INSTRUCTIONS FOR THE TASK: Line by line, the data below should be set down unchanged, with images excluded.

[Saved data entries]
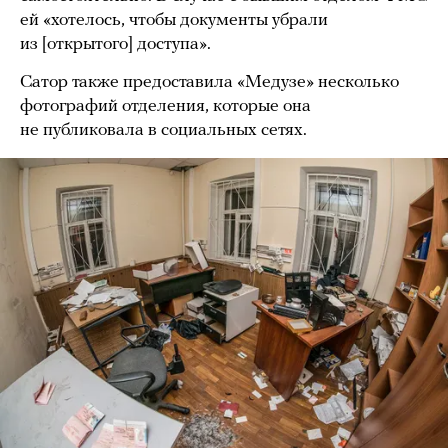
ей «хотелось, чтобы документы убрали
из [открытого] доступа».
Сатор также предоставила «Медузе» несколько
фотографий отделения, которые она
не публиковала в социальных сетях.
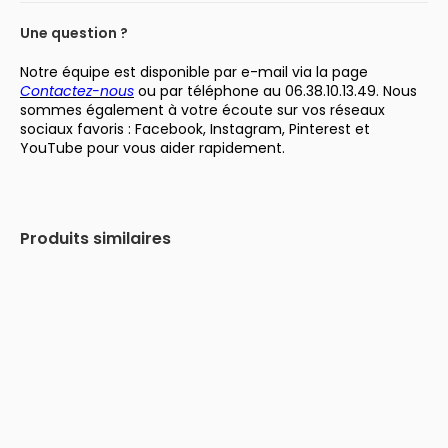
Une question ?
Notre équipe est disponible par e-mail via la page
Contactez-nous
ou par téléphone au 06.38.10.13.49. Nous
sommes également à votre écoute sur vos réseaux
sociaux favoris : Facebook, Instagram, Pinterest et
YouTube pour vous aider rapidement.
Produits similaires
-22%
-29%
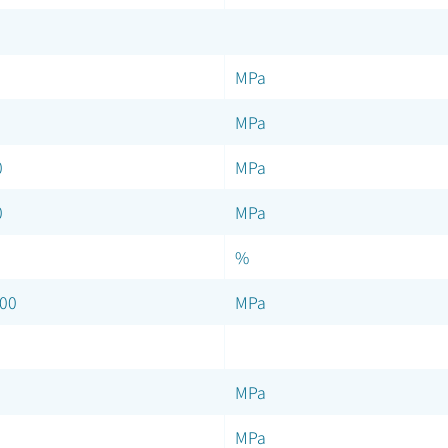
MPa
MPa
0
MPa
0
MPa
%
00
MPa
MPa
MPa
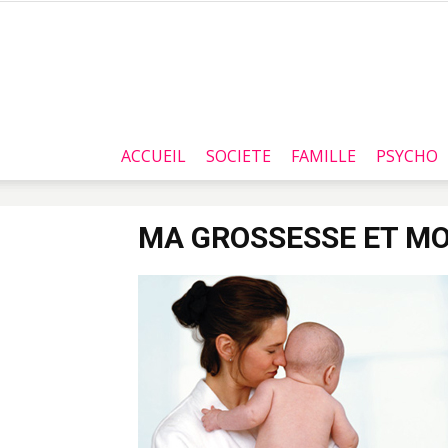
ACCUEIL
SOCIETE
FAMILLE
PSYCHO
MA GROSSESSE ET MO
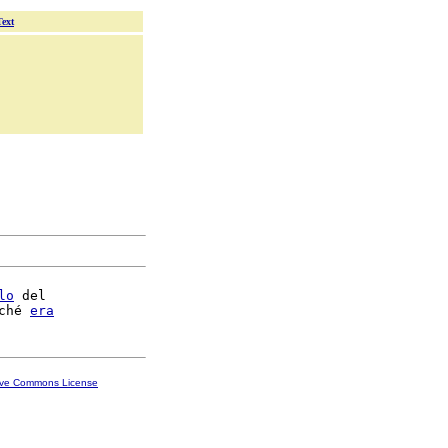
Text
lo
 del

ché 
era
ive Commons License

YOUR SOLUTION:
ей «хотелось, чтобы документы убрали
из [открытого] доступа».
Сатор также предоставила «Медузе» несколько
фотографий отделения, которые она
не публиковала в социальных сетях.
Une question ?
Notre équipe est disponible par e-mail via la page
Contactez-nous
ou par téléphone au 06.38.10.13.49. Nous
sommes également à votre écoute sur vos réseaux
sociaux favoris : Facebook, Instagram, Pinterest et
YouTube pour vous aider rapidement.
Produits similaires
-22%
-29%
MPa
MPa
0
MPa
0
MPa
%
00
MPa
MPa
MPa
ACCUEIL
SOCIETE
FAMILLE
PSYCHO
MA GROSSESSE ET MO
Text
lo
 del

ché 
era
ive Commons License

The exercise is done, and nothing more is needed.